Western’s 2016-17 state operating budget totals $160.272 million. Some highlights include:

  • Funding to assist in providing competitive compensation for university employees, a top priority to maintain Western’s excellence. Compensation for faculty and classified employees are determined via union contracts with the university.
  • Tuition for non-resident undergraduate, resident graduate, non-resident graduate and MBA students will increase 2.9 percent for 2016-17. Even with the increase those tuition rates still remain lower than most other public universities in the state.

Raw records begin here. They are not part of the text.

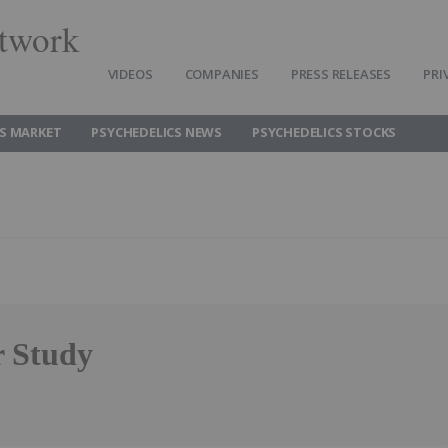
twork
VIDEOS
COMPANIES
PRESS RELEASES
PRI
CS MARKET
PSYCHEDELICS NEWS
PSYCHEDELICS STOCKS
r Study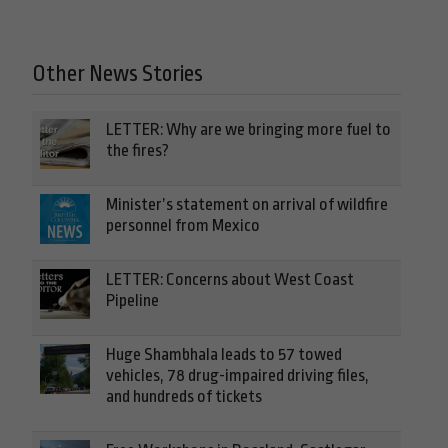
Other News Stories
LETTER: Why are we bringing more fuel to
the fires?
Minister’s statement on arrival of wildfire
personnel from Mexico
LETTER: Concerns about West Coast
Pipeline
Huge Shambhala leads to 57 towed
vehicles, 78 drug-impaired driving files,
and hundreds of tickets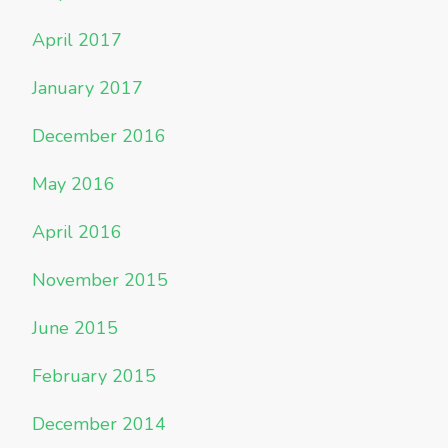
April 2017
January 2017
December 2016
May 2016
April 2016
November 2015
June 2015
February 2015
December 2014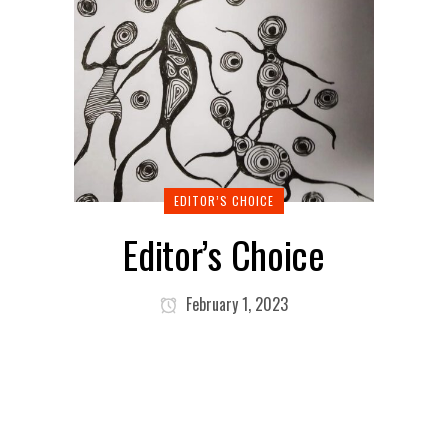
EDITOR’S CHOICE
Editor’s Choice
February 1, 2023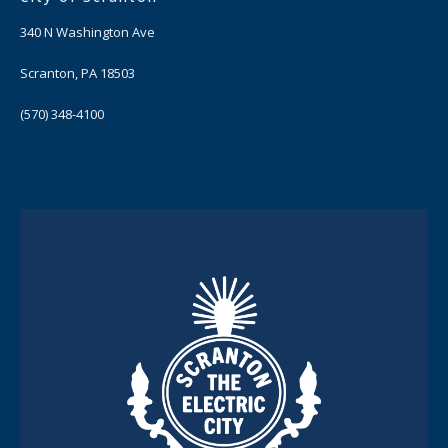
340 N Washington Ave
Scranton, PA 18503
(570) 348-4100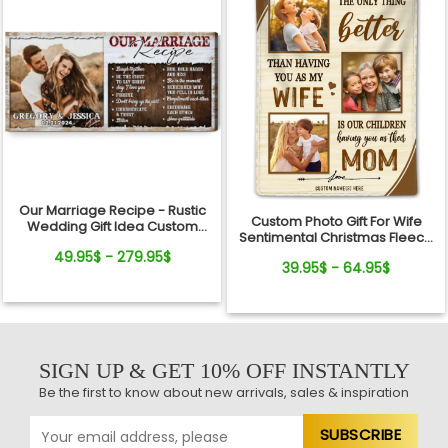
Our Marriage Recipe - Rustic
Custom Photo Gift For Wife
Wedding Gift Idea Custom
Sentimental Christmas Fleece
Photo Canvas Wall Art
Blanket For Her
49.95$ - 279.95$
39.95$ - 64.95$
SIGN UP & GET 10% OFF INSTANTLY
Be the first to know about new arrivals, sales & inspiration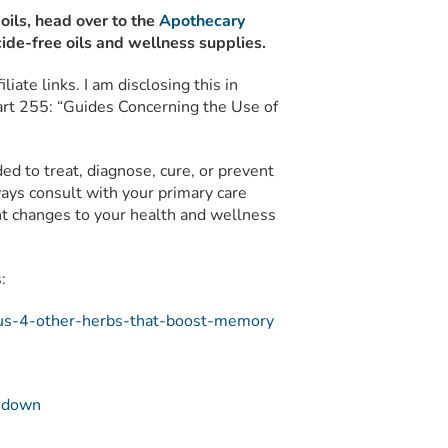
 oils, head over to the
Apothecary
ide-free oils and wellness supplies.
liate links. I am disclosing this in
rt 255: “Guides Concerning the Use of
nded to treat, diagnose, cure, or prevent
ays consult with your primary care
ant changes to your health and wellness
:
plus-4-other-herbs-that-boost-memory
g-down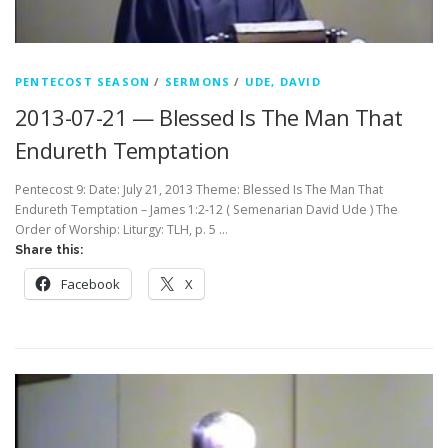
PENTECOST SEASON
/
SERMONS
/
UDE, DAVID
2013-07-21 — Blessed Is The Man That
Endureth Temptation
Pentecost 9: Date: July 21, 2013 Theme: Blessed Is The Man That
Endureth Temptation – James 1:2-12 ( Semenarian David Ude ) The
Order of Worship: Liturgy: TLH, p. 5 …
Share this:
Facebook
X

“Our operating budget reflects Western’s foremost commitments to providing affordable access to high quality education.  Reducing tuition for in-state undergraduates while also increasing compensation for our outstanding employees is an example of striking that balance.  It ensures that more students will be able to access the smaller classes, opportunities to work with top notch faculty, and innovative learning experiences that Western is known for,” said Western President Bruce Shepard.

On Friday, the trustees also will consider Western’s 2017-2019 Capital Budget Request to the Governor and legislature, which totals $127,216,000, and Western’s 2017-2027 Capital Plan. The 2017-2019 capital budget request includes $56,241,000 to begin the design and construction for Western’s Sciences Building Addition and Renovation. The expansion and renovation of the current 42-year-old Environmental Studies building will help address the increasing need for instructional space for Western’s soaring numbers of students majoring in the sciences.

In other action on Thursday, the trustees passed a motion thanking Bruce Shepard for his many contributions to Western during his eight years as president and Cyndie Shepard for her contributions to the university as First Lady and leader of the highly successful Compass 2 Campus mentoring program. This was President Shepard’s last regularly scheduled trustees meeting as president of Western. Incoming Western President Sabah Randhawa will begin his duties at Western on Aug. 1. Trustees, administrators and staff thanked Bruce and Cyndie Shepard for their inspirational and transformative leadership at Western.

The trustees also heard a presentation by Rob Fix, executive director of the Port of Bellingham, and Bellingham Mayor Kelli Linville on the current status of the Waterfront Development Project.